The data START
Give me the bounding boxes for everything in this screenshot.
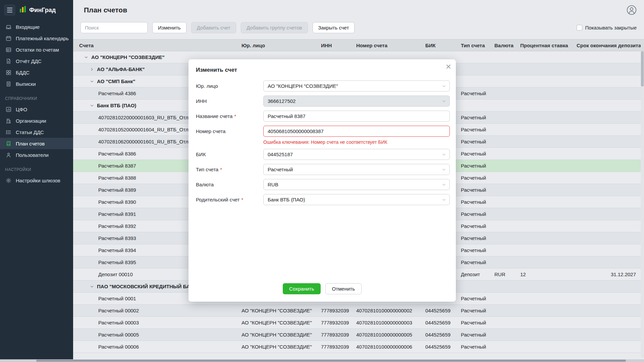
chevron-down-icon[interactable] [90,103,94,108]
account-name-cell: Расчетный 00005 [73,332,241,338]
field-bik[interactable]: 044525187 [263,149,450,160]
account-row[interactable]: Расчетный 00005АО "КОНЦЕРН "СОЗВЕЗДИЕ"77… [73,329,644,341]
fingrad-logo-icon [19,5,27,15]
vertical-scrollbar-thumb[interactable] [641,51,644,86]
account-name: Расчетный 00005 [98,332,139,338]
account-name-cell: Расчетный 00006 [73,344,241,350]
field-account-type[interactable]: Расчетный [263,164,450,175]
account-row[interactable]: Расчетный 00006АО "КОНЦЕРН "СОЗВЕЗДИЕ"77… [73,341,644,353]
account-type-cell: Расчетный [461,139,494,144]
bik-cell: 044525659 [425,308,461,313]
field-account-number[interactable]: 40506810500000008387 [263,126,450,137]
field-cell-account-name: Расчетный 8387 [263,111,450,122]
chevron-down-icon[interactable] [90,284,94,289]
chevron-right-icon[interactable] [90,67,94,72]
sidebar-nav: ВходящиеПлатежный календарьОстатки по сч… [0,21,73,186]
toolbar: ИзменитьДобавить счетДобавить группу сче… [73,20,644,39]
account-type-cell: Расчетный [461,259,494,265]
legal-entity-cell: АО "КОНЦЕРН "СОЗВЕЗДИЕ" [241,332,321,338]
field-currency[interactable]: RUB [263,179,450,190]
add-account-group-button: Добавить группу счетов [241,22,308,33]
sidebar-item-cfo[interactable]: ЦФО [0,104,73,115]
app-name: ФинГрад [29,7,56,14]
inn-cell: 7778932039 [321,332,356,338]
account-name: Расчетный 8388 [98,175,136,181]
sidebar-item-organizations[interactable]: Организации [0,115,73,126]
legal-entity-cell: АО "КОНЦЕРН "СОЗВЕЗДИЕ" [241,320,321,325]
sidebar-section-title: СПРАВОЧНИКИ [0,89,73,104]
account-type-cell: Расчетный [461,175,494,181]
page-header: План счетов [73,0,644,20]
account-name: АО "АЛЬФА-БАНК" [97,66,145,72]
account-type-cell: Депозит [461,272,494,277]
inbox-icon [5,23,12,30]
horizontal-scrollbar-thumb[interactable] [36,360,626,362]
sidebar-item-chart-of-accounts[interactable]: План счетов [0,138,73,149]
column-header-4: БИК [425,43,461,48]
edit-account-modal: × Изменить счет Юр. лицоАО "КОНЦЕРН "СОЗ… [189,59,456,302]
column-header-6: Валюта [494,43,520,48]
column-header-5: Тип счета [461,43,494,48]
account-name: 40702810620000001601_RU_ВТБ_Отлад [98,139,194,144]
field-label-text: Валюта [196,182,214,187]
account-name: Расчетный 8393 [98,235,136,241]
sidebar-item-inbox[interactable]: Входящие [0,21,73,33]
legal-entity-cell: АО "КОНЦЕРН "СОЗВЕЗДИЕ" [241,308,321,313]
show-closed-checkbox[interactable] [577,25,582,31]
account-number-cell: 40702810100000000005 [356,332,425,338]
field-cell-account-number: 40506810500000008387Ошибка ключевания: Н… [263,126,450,145]
account-type-cell: Расчетный [461,223,494,229]
save-button[interactable]: Сохранить [283,283,321,294]
account-number-cell: 40702810100000000006 [356,344,425,350]
sidebar-item-statements[interactable]: Выписки [0,78,73,89]
chart-of-accounts-icon [5,140,12,147]
cancel-button[interactable]: Отменить [325,283,362,294]
chevron-down-icon[interactable] [84,55,89,60]
sidebar-item-dds-report[interactable]: Отчёт ДДС [0,55,73,67]
inn-cell: 7778932039 [321,308,356,313]
account-name: Расчетный 00002 [98,308,139,313]
field-parent-account[interactable]: Банк ВТБ (ПАО) [263,194,450,205]
sidebar-item-gateway-settings[interactable]: Настройки шлюзов [0,175,73,186]
field-cell-parent-account: Банк ВТБ (ПАО) [263,194,450,205]
articles-icon [5,129,12,135]
sidebar-item-label: ЦФО [16,107,27,112]
edit-account-form: Юр. лицоАО "КОНЦЕРН "СОЗВЕЗДИЕ"ИНН366612… [196,80,450,205]
account-name: Расчетный 8386 [98,151,136,157]
chevron-down-icon [442,99,446,103]
field-legal-entity[interactable]: АО "КОНЦЕРН "СОЗВЕЗДИЕ" [263,80,450,92]
show-closed-toggle[interactable]: Показывать закрытые [577,25,637,31]
close-icon[interactable]: × [446,62,451,71]
account-type-cell: Расчетный [461,320,494,325]
close-account-button[interactable]: Закрыть счет [313,22,355,33]
account-type-cell: Расчетный [461,163,494,169]
account-name: Банк ВТБ (ПАО) [97,103,136,108]
sidebar-item-payment-calendar[interactable]: Платежный календарь [0,33,73,44]
cfo-icon [5,106,12,113]
account-type-cell: Расчетный [461,187,494,193]
account-type-cell: Расчетный [461,199,494,205]
modal-actions: Сохранить Отменить [189,283,456,294]
user-avatar-icon[interactable] [627,5,637,15]
menu-toggle-button[interactable] [4,4,15,16]
account-row[interactable]: Расчетный 00002АО "КОНЦЕРН "СОЗВЕЗДИЕ"77… [73,305,644,317]
app-logo: ФинГрад [19,5,56,15]
sidebar-item-bdds[interactable]: БДДС [0,67,73,78]
edit-button[interactable]: Изменить [152,22,186,33]
account-row[interactable]: Расчетный 00003АО "КОНЦЕРН "СОЗВЕЗДИЕ"77… [73,317,644,329]
chevron-down-icon[interactable] [90,79,94,84]
account-type-cell: Расчетный [461,235,494,241]
sidebar-item-users[interactable]: Пользователи [0,149,73,161]
search-input[interactable] [80,22,148,33]
sidebar-item-account-balances[interactable]: Остатки по счетам [0,44,73,55]
account-type-cell: Расчетный [461,332,494,338]
account-type-cell: Расчетный [461,151,494,157]
account-type-cell: Расчетный [461,127,494,132]
field-account-name[interactable]: Расчетный 8387 [263,111,450,122]
required-asterisk: * [234,113,236,119]
field-cell-currency: RUB [263,179,450,190]
field-inn[interactable]: 3666127502 [263,96,450,107]
chevron-down-icon [442,84,446,88]
sidebar-item-dds-articles[interactable]: Статьи ДДС [0,126,73,138]
gear-icon [5,177,12,184]
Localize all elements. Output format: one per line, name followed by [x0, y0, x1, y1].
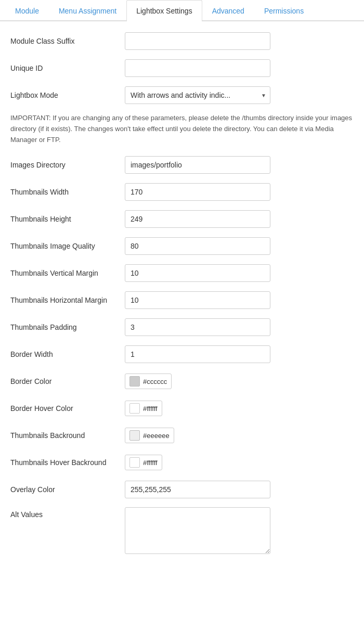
alt-values-row: Alt Values [10, 507, 354, 554]
unique-id-row: Unique ID [10, 59, 354, 78]
thumbnails-padding-row: Thumbnails Padding [10, 318, 354, 337]
tab-bar: Module Menu Assignment Lightbox Settings… [0, 0, 364, 21]
thumbnails-image-quality-label: Thumbnails Image Quality [10, 242, 125, 250]
border-color-label: Border Color [10, 377, 125, 385]
lightbox-mode-label: Lightbox Mode [10, 91, 125, 99]
border-hover-color-swatch [129, 403, 140, 414]
border-width-label: Border Width [10, 350, 125, 358]
thumbnails-image-quality-input[interactable] [125, 237, 270, 255]
module-class-suffix-input[interactable] [125, 32, 270, 50]
thumbnails-width-label: Thumbnails Width [10, 188, 125, 196]
alt-values-input[interactable] [125, 507, 270, 554]
tab-permissions[interactable]: Permissions [254, 0, 314, 21]
border-color-row: Border Color #cccccc [10, 372, 354, 391]
overlay-color-input[interactable] [125, 481, 270, 498]
thumbnails-hover-backround-swatch [129, 457, 140, 468]
important-notice: IMPORTANT: If you are changing any of th… [10, 113, 354, 145]
thumbnails-horizontal-margin-row: Thumbnails Horizontal Margin [10, 291, 354, 310]
thumbnails-vertical-margin-input[interactable] [125, 264, 270, 282]
border-color-swatch [129, 376, 140, 387]
thumbnails-height-label: Thumbnails Height [10, 215, 125, 223]
thumbnails-image-quality-row: Thumbnails Image Quality [10, 237, 354, 255]
unique-id-input[interactable] [125, 59, 270, 77]
thumbnails-hover-backround-value: #ffffff [143, 459, 158, 467]
lightbox-mode-select-wrapper: With arrows and activity indic... ▼ [125, 86, 270, 104]
thumbnails-horizontal-margin-label: Thumbnails Horizontal Margin [10, 296, 125, 304]
border-color-picker[interactable]: #cccccc [125, 374, 172, 389]
content-area: Module Class Suffix Unique ID Lightbox M… [0, 21, 364, 578]
border-width-row: Border Width [10, 345, 354, 364]
border-width-input[interactable] [125, 345, 270, 363]
lightbox-mode-select[interactable]: With arrows and activity indic... [125, 86, 270, 104]
border-hover-color-row: Border Hover Color #ffffff [10, 399, 354, 418]
tab-advanced[interactable]: Advanced [202, 0, 254, 21]
thumbnails-vertical-margin-label: Thumbnails Vertical Margin [10, 269, 125, 277]
images-directory-input[interactable] [125, 156, 270, 174]
thumbnails-vertical-margin-row: Thumbnails Vertical Margin [10, 264, 354, 282]
thumbnails-backround-picker[interactable]: #eeeeee [125, 428, 174, 443]
module-class-suffix-row: Module Class Suffix [10, 32, 354, 50]
thumbnails-backround-value: #eeeeee [143, 432, 170, 440]
images-directory-row: Images Directory [10, 156, 354, 174]
alt-values-label: Alt Values [10, 507, 125, 519]
thumbnails-padding-input[interactable] [125, 318, 270, 336]
thumbnails-hover-backround-label: Thumbnails Hover Backround [10, 458, 125, 467]
tab-module[interactable]: Module [5, 0, 49, 21]
thumbnails-width-row: Thumbnails Width [10, 183, 354, 201]
tab-lightbox-settings[interactable]: Lightbox Settings [126, 0, 202, 21]
overlay-color-row: Overlay Color [10, 480, 354, 499]
thumbnails-width-input[interactable] [125, 183, 270, 201]
thumbnails-padding-label: Thumbnails Padding [10, 323, 125, 331]
unique-id-label: Unique ID [10, 64, 125, 72]
thumbnails-height-input[interactable] [125, 210, 270, 228]
thumbnails-backround-row: Thumbnails Backround #eeeeee [10, 426, 354, 445]
images-directory-label: Images Directory [10, 161, 125, 169]
tab-menu-assignment[interactable]: Menu Assignment [49, 0, 126, 21]
border-hover-color-picker[interactable]: #ffffff [125, 401, 162, 416]
border-hover-color-value: #ffffff [143, 405, 158, 413]
border-hover-color-label: Border Hover Color [10, 404, 125, 413]
module-class-suffix-label: Module Class Suffix [10, 37, 125, 45]
overlay-color-label: Overlay Color [10, 485, 125, 494]
thumbnails-hover-backround-picker[interactable]: #ffffff [125, 455, 162, 470]
thumbnails-backround-swatch [129, 430, 140, 441]
border-color-value: #cccccc [143, 378, 167, 385]
thumbnails-backround-label: Thumbnails Backround [10, 431, 125, 440]
thumbnails-hover-backround-row: Thumbnails Hover Backround #ffffff [10, 453, 354, 472]
lightbox-mode-row: Lightbox Mode With arrows and activity i… [10, 86, 354, 105]
thumbnails-height-row: Thumbnails Height [10, 210, 354, 228]
thumbnails-horizontal-margin-input[interactable] [125, 291, 270, 309]
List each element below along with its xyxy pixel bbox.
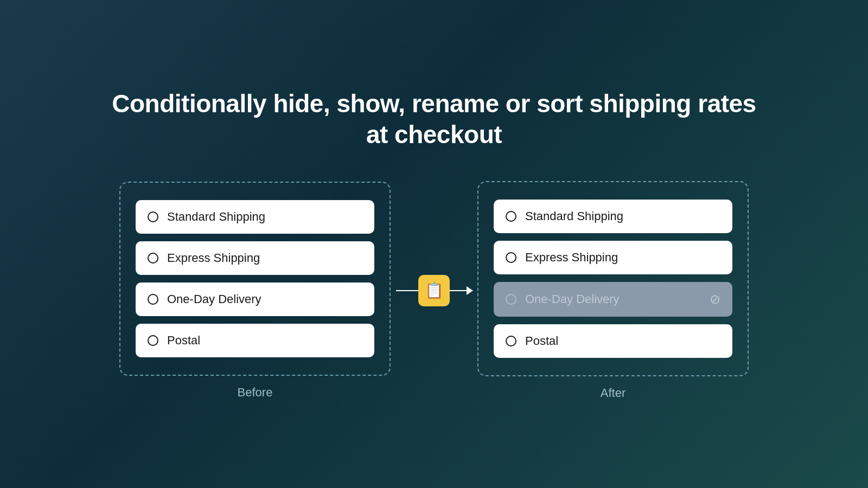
before-express-label: Express Shipping (167, 251, 260, 265)
before-panel-wrapper: Standard Shipping Express Shipping One-D… (119, 182, 391, 400)
diagram: Standard Shipping Express Shipping One-D… (119, 181, 749, 400)
radio-postal-before (148, 335, 158, 346)
radio-standard-before (148, 211, 158, 222)
radio-express-before (148, 253, 158, 264)
radio-oneday-before (148, 294, 158, 305)
after-express-shipping: Express Shipping (494, 241, 732, 274)
after-standard-label: Standard Shipping (525, 209, 623, 223)
app-icon: 📋 (418, 275, 450, 306)
before-standard-label: Standard Shipping (167, 210, 265, 224)
hidden-icon: ⊘ (710, 292, 720, 307)
before-oneday-label: One-Day Delivery (167, 292, 261, 306)
page-title: Conditionally hide, show, rename or sort… (112, 88, 756, 151)
before-express-shipping: Express Shipping (136, 241, 374, 275)
before-postal-label: Postal (167, 333, 200, 348)
before-panel: Standard Shipping Express Shipping One-D… (119, 182, 391, 376)
after-express-label: Express Shipping (525, 251, 618, 265)
after-panel-wrapper: Standard Shipping Express Shipping One-D… (477, 181, 749, 400)
arrow-head (467, 286, 473, 295)
radio-express-after (506, 252, 516, 263)
app-icon-symbol: 📋 (425, 281, 444, 299)
before-oneday-shipping: One-Day Delivery (136, 282, 374, 316)
before-postal-shipping: Postal (136, 324, 374, 357)
after-standard-shipping: Standard Shipping (494, 200, 732, 233)
after-oneday-label: One-Day Delivery (525, 292, 620, 306)
after-postal-label: Postal (525, 334, 558, 348)
after-panel: Standard Shipping Express Shipping One-D… (477, 181, 749, 376)
after-postal-shipping: Postal (494, 324, 732, 358)
after-label: After (601, 386, 626, 400)
radio-oneday-after (506, 294, 516, 305)
before-label: Before (238, 386, 273, 400)
radio-postal-after (506, 336, 516, 346)
after-oneday-shipping-hidden: One-Day Delivery ⊘ (494, 282, 732, 317)
before-standard-shipping: Standard Shipping (136, 200, 374, 234)
radio-standard-after (506, 211, 516, 222)
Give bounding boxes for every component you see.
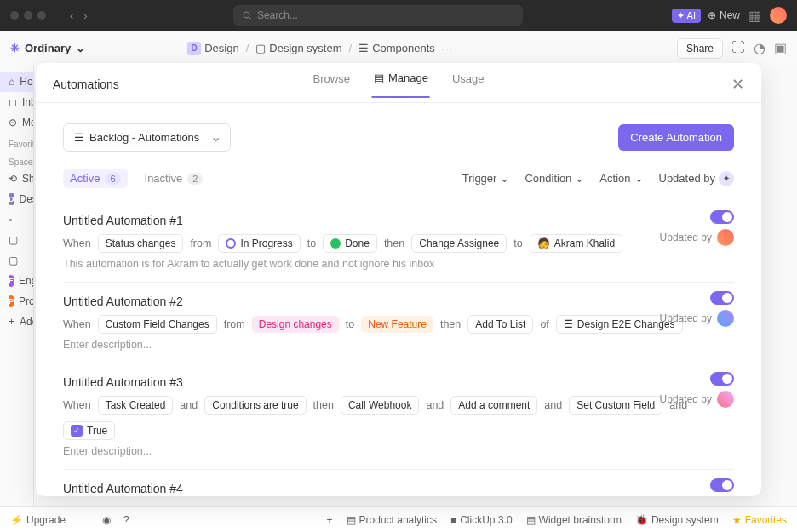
automation-description[interactable]: Enter description... bbox=[63, 445, 734, 457]
sidebar-sub1[interactable]: ▫ bbox=[0, 209, 33, 230]
sidebar-sub3[interactable]: ▢ bbox=[0, 250, 33, 271]
sidebar-sub2[interactable]: ▢ bbox=[0, 230, 33, 250]
footer-wb[interactable]: ▤ Widget brainstorm bbox=[526, 514, 622, 526]
nav-back[interactable]: ‹ bbox=[66, 9, 77, 22]
automation-row[interactable]: Untitled Automation #3 When Task Created… bbox=[63, 363, 734, 470]
svg-point-0 bbox=[244, 12, 249, 18]
action-token[interactable]: Add To List bbox=[467, 315, 533, 334]
status-token[interactable]: In Progress bbox=[218, 234, 300, 253]
true-token[interactable]: ✓True bbox=[63, 421, 115, 440]
filter-action[interactable]: Action ⌄ bbox=[599, 172, 643, 185]
search-input[interactable]: Search... bbox=[233, 5, 523, 26]
action-token[interactable]: Add a comment bbox=[450, 396, 537, 415]
automation-title: Untitled Automation #2 bbox=[63, 295, 734, 308]
breadcrumb-more[interactable]: ··· bbox=[442, 42, 454, 54]
filter-active[interactable]: Active 6 bbox=[63, 169, 128, 188]
user-token[interactable]: 🧑 Akram Khalid bbox=[530, 234, 622, 253]
tab-browse[interactable]: Browse bbox=[312, 72, 352, 98]
automation-row[interactable]: Untitled Automation #4 When Status chang… bbox=[63, 470, 734, 496]
sidebar-heading-spaces: Spaces bbox=[0, 151, 33, 169]
sidebar: ⌂ Home ◻ Inbox ⊖ More Favorites Spaces ⟲… bbox=[0, 66, 34, 506]
cart-icon[interactable]: ⛶ bbox=[731, 40, 745, 56]
help-icon[interactable]: ? bbox=[123, 514, 129, 526]
action-token[interactable]: Change Assignee bbox=[411, 234, 507, 253]
action-token[interactable]: Call Webhook bbox=[341, 396, 419, 415]
automation-row[interactable]: Untitled Automation #2 When Custom Field… bbox=[63, 283, 734, 363]
footer-cu[interactable]: ■ ClickUp 3.0 bbox=[450, 514, 513, 526]
filter-condition[interactable]: Condition ⌄ bbox=[525, 172, 584, 185]
modal-header: Automations Browse ▤ Manage Usage ✕ bbox=[36, 63, 761, 92]
updater-avatar bbox=[717, 229, 734, 246]
modal-title: Automations bbox=[53, 77, 119, 91]
trigger-token[interactable]: Custom Field Changes bbox=[98, 315, 217, 334]
user-avatar[interactable] bbox=[770, 7, 787, 24]
footer-ds[interactable]: 🐞 Design system bbox=[635, 514, 719, 526]
nav-forward[interactable]: › bbox=[80, 9, 90, 22]
automation-toggle[interactable] bbox=[710, 372, 734, 386]
updater-avatar bbox=[717, 310, 734, 327]
new-button[interactable]: ⊕ New bbox=[708, 9, 740, 21]
automations-modal: Automations Browse ▤ Manage Usage ✕ ☰ Ba… bbox=[36, 63, 761, 496]
sidebar-inbox[interactable]: ◻ Inbox bbox=[0, 92, 33, 112]
upgrade-button[interactable]: ⚡ Upgrade bbox=[10, 514, 66, 526]
automation-title: Untitled Automation #3 bbox=[63, 375, 734, 389]
automation-description[interactable]: Enter description... bbox=[63, 339, 734, 351]
footer-fav[interactable]: ★ Favorites bbox=[732, 514, 787, 526]
footer: ⚡ Upgrade + ▤ Product analytics ■ ClickU… bbox=[0, 506, 797, 532]
filter-inactive[interactable]: Inactive 2 bbox=[138, 169, 210, 188]
filter-updated-by[interactable]: Updated by ✦ bbox=[659, 171, 735, 186]
trigger-token[interactable]: Status changes bbox=[98, 234, 184, 253]
share-button[interactable]: Share bbox=[677, 38, 723, 59]
svg-line-1 bbox=[249, 18, 250, 20]
sidebar-prod-space[interactable]: P Product bbox=[0, 291, 33, 312]
sidebar-eng-space[interactable]: E Engineering bbox=[0, 271, 33, 291]
automation-title: Untitled Automation #1 bbox=[63, 214, 734, 227]
sidebar-more[interactable]: ⊖ More bbox=[0, 112, 33, 133]
sidebar-home[interactable]: ⌂ Home bbox=[0, 72, 33, 92]
condition-token[interactable]: Conditions are true bbox=[204, 396, 306, 415]
trigger-token[interactable]: Task Created bbox=[98, 396, 174, 415]
breadcrumb-design-system[interactable]: ▢ Design system bbox=[255, 42, 341, 54]
automation-toggle[interactable] bbox=[710, 210, 734, 224]
apps-icon[interactable]: ▦ bbox=[748, 8, 761, 24]
sidebar-design-space[interactable]: D Design bbox=[0, 189, 33, 209]
automation-toggle[interactable] bbox=[710, 478, 734, 492]
status-token[interactable]: Done bbox=[323, 234, 377, 253]
window-controls[interactable] bbox=[10, 11, 46, 20]
updater-avatar bbox=[717, 391, 734, 408]
list-icon: ☰ bbox=[74, 131, 84, 144]
automation-row[interactable]: Untitled Automation #1 When Status chang… bbox=[63, 202, 734, 283]
automation-description: This automation is for Akram to actually… bbox=[63, 258, 734, 270]
breadcrumb: DDesign / ▢ Design system / ☰ Components… bbox=[187, 42, 454, 55]
action-token[interactable]: Set Custom Field bbox=[569, 396, 662, 415]
workspace-bar: ✳ Ordinary ⌄ DDesign / ▢ Design system /… bbox=[0, 31, 797, 66]
footer-plus[interactable]: + bbox=[327, 514, 333, 526]
shield-icon[interactable]: ▣ bbox=[774, 40, 787, 56]
tab-manage[interactable]: ▤ Manage bbox=[372, 72, 430, 98]
sidebar-shared[interactable]: ⟲ Shared bbox=[0, 169, 33, 189]
footer-pa[interactable]: ▤ Product analytics bbox=[347, 514, 437, 526]
search-icon bbox=[242, 10, 252, 20]
filter-trigger[interactable]: Trigger ⌄ bbox=[462, 172, 510, 185]
tag-token[interactable]: Design changes bbox=[252, 316, 339, 333]
close-button[interactable]: ✕ bbox=[731, 77, 744, 92]
modal-body: ☰ Backlog - Automations Create Automatio… bbox=[36, 103, 761, 496]
breadcrumb-design[interactable]: DDesign bbox=[187, 42, 238, 55]
ai-button[interactable]: ✦ AI bbox=[672, 9, 701, 23]
location-select[interactable]: ☰ Backlog - Automations bbox=[63, 123, 231, 152]
bell-icon[interactable]: ◔ bbox=[754, 40, 765, 56]
tag-token[interactable]: New Feature bbox=[361, 316, 433, 333]
create-automation-button[interactable]: Create Automation bbox=[618, 124, 734, 151]
sidebar-heading-favorites: Favorites bbox=[0, 133, 33, 151]
automation-toggle[interactable] bbox=[710, 291, 734, 305]
automation-title: Untitled Automation #4 bbox=[63, 482, 734, 495]
breadcrumb-components[interactable]: ☰ Components bbox=[358, 42, 435, 54]
app-topbar: ‹ › Search... ✦ AI ⊕ New ▦ bbox=[0, 0, 797, 31]
people-icon[interactable]: ◉ bbox=[102, 514, 111, 526]
sidebar-add-space[interactable]: + Add Space bbox=[0, 312, 33, 332]
sparkle-icon: ✳ bbox=[10, 42, 20, 54]
workspace-switcher[interactable]: ✳ Ordinary ⌄ bbox=[10, 42, 85, 54]
tab-usage[interactable]: Usage bbox=[450, 72, 486, 98]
The data END
*Exercise*
What lines hold the string "workspace"? Pick them out of the data.

*Result*
workspace-bar: ✳ Ordinary ⌄ DDesign / ▢ Design system /… bbox=[0, 31, 797, 66]
workspace-switcher[interactable]: ✳ Ordinary ⌄ bbox=[10, 42, 85, 54]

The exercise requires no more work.